I am trying to solve what is supposed to be a simple word problem in a riddle book, however I cannot seem to come up with enough info to set up a system of equations. Am I going about this the wrong way?

All it says before this is "There were two Sers, Ser Manfryd and Ser Raynard, the two families had more in common than they thought."

I set up the equations: with vars as:

• d = dad

  m = mom

  s = son

  (s-1) = daughter

I got

d + m + s + (s-1) = 100

(d^2)= (m^2) + (s^2) + (s-1)^2

After that I have no clue where to go.
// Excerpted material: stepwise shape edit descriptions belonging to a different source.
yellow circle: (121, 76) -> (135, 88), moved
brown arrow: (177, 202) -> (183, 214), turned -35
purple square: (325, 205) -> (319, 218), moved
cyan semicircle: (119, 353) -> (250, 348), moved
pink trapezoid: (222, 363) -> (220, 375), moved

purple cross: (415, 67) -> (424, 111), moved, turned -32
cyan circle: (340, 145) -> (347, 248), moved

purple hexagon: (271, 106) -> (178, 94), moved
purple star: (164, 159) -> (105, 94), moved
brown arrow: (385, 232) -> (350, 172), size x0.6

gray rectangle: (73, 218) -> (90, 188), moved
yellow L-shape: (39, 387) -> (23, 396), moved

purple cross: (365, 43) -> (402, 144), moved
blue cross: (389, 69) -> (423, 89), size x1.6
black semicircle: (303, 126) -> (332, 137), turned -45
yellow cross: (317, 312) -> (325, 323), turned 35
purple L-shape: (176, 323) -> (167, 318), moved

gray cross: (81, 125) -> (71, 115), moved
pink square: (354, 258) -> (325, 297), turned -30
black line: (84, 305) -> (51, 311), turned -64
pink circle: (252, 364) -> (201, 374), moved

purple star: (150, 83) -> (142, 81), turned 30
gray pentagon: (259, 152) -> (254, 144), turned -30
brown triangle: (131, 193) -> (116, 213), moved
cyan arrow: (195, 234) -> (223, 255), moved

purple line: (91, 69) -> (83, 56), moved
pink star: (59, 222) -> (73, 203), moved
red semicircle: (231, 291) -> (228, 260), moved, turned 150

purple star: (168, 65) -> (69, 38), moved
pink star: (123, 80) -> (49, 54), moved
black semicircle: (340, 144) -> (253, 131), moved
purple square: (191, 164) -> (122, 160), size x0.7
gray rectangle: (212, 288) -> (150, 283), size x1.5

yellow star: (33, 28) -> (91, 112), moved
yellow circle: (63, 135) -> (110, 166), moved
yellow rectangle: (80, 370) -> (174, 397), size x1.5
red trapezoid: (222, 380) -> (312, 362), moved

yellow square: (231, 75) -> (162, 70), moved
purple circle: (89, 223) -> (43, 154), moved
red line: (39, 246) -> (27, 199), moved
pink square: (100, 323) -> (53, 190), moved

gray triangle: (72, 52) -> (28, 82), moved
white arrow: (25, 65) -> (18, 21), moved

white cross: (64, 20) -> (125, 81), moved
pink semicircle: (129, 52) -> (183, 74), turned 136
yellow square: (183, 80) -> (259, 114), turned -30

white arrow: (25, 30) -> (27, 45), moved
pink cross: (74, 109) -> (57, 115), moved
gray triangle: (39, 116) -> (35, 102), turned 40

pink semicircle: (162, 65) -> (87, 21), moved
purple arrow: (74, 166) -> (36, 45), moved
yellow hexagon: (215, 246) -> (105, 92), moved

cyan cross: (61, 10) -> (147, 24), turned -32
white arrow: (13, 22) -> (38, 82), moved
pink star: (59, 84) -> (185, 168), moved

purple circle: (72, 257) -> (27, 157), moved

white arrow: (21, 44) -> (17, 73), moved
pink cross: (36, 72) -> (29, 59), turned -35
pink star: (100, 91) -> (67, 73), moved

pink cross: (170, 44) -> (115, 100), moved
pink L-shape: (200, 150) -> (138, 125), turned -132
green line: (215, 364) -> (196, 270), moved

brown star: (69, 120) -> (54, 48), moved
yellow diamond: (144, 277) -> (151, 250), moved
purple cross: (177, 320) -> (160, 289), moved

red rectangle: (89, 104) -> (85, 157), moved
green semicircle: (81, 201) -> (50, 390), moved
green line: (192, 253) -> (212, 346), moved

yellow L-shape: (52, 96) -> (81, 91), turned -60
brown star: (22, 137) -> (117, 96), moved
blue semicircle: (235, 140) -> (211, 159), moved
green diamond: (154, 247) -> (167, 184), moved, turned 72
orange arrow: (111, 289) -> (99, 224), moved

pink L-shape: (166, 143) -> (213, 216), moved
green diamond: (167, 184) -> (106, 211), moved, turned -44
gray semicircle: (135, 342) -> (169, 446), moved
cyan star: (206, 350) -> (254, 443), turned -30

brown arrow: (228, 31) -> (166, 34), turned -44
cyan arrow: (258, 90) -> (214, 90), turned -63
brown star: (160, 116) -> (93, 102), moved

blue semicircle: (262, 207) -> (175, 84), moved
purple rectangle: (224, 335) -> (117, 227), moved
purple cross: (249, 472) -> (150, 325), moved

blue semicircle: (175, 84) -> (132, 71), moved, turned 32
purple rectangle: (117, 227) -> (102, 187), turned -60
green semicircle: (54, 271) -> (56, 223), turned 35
Any hints?

Answer 1

Suggestions:

From your first equation, $d+m=101-2s$. From your second equation, $d^2-m^2=2s^2-2s+1$.

Therefore $2s^2-2s+1=d^2-m^2=(d+m)(d-m)=(101-2s)(d-m)$.

So $d-m=\frac{2s^2-2s+1}{101-2s}$.

Try values of $s$ unitl you get an integer for $d-m$ (remembering that $s$ is the son's age should help figuring out reasonable values to try).

After a while you get (integer) values for $s$ and $d-m$, from which you should be able to find all the ages.

The other family can be dealt with similarly.

Answer 2

My method is fairly similar to paw88789's, but doesn't require guessing.

Let $z= 2s-1$, so that $d+m = 100-z$, and

$$ d-m = \frac{z^2+1}{2(100-z)} $$

Then we need $z^2+1 \equiv 0 \pmod{100-z}$. But $z^2+1 = 10001-(100-z)(100+z)$, so we need $10001\equiv 0 \pmod{100-z}$. We find the prime factorization $10001 = 73 \cdot 137$, so our only choices for $z$ are $27$ and $99$, but $99$ does not give answers consistent with the framing of the problem, so $z = 27$, $s=14$, $d+m = 73$, and $d-m = 5$.

Mod $4$ considerations in the second family tell us that all of the ages are even, so we can divide all the ages by two to get an almost identical setup - we end up having to find the prime factorization $2501=41 \cdot 61$ instead.

Note on computation: Finding primes $p$ that divide $10001$ is equivalent to finding primes $p$ such that $10^4 \equiv -1 \pmod{p}$, that is, primes such that $10$ has order $8 \pmod{p}$, so (by Fermat's Little Theorem) we need $p \equiv 1 \pmod{8}$. So the only primes we have to check less than $100$ are $17,41,73,89,97$.